Records excerpted from a collection:
□ □ □ □

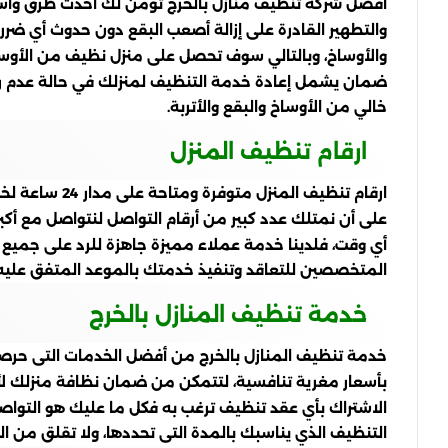
افضل شركة تنظيف منازل بالخرج تؤمن لك أحدث طرق وأسالي
والتطهير القادرة على إزالة أصعب البقع دون حدوث أي ضرر
والأوساخ، وبالتالي سوف تحصل على منزل نظيف من الأوسا
ضمان يشمل إعادة خدمة التنظيف لمنزلك في حالة عدم ر
خالي من الأوساخ والبقع والأتربة.
ارقام تنظيف المنزل
ارقام تنظيف 
على أن نمتلك عدد كبير من أرقام التواصل لنتواصل مع أكبر
أي وقت، فلدينا خدمة عملاء مميزة جاهزة للرد على جميع
المتخصصين للتعاقد وتنفيذ خدمتك بالموعد المتفق عليه وبا
خدمة تنظيف المنازل بالخرج
خدمة تنظيف المنازل بالخرج من أفضل الخدمات التى حرصن
بأسعار مغرية تنافسية، لتتمكن من ضمان نظافة منزلك لأ
الاشتراك بأي عقد تنظيف ترغب به فكل ما عليك هو التواص
التنظيف الذي يناسبك بالمدة التى تحددها، ولا تقلق من ا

□ □ □ □

● Task requirements:
All lines from the one with "بأسعار مغرية تنافسية،" through the end of the data must be repeated exactly, and nothing else may be repeated.

● Answer to the exercise:
بأسعار مغرية تنافسية، لتتمكن من ضمان نظافة منزلك لأ
الاشتراك بأي عقد تنظيف ترغب به فكل ما عليك هو التواص
التنظيف الذي يناسبك بالمدة التى تحددها، ولا تقلق من ا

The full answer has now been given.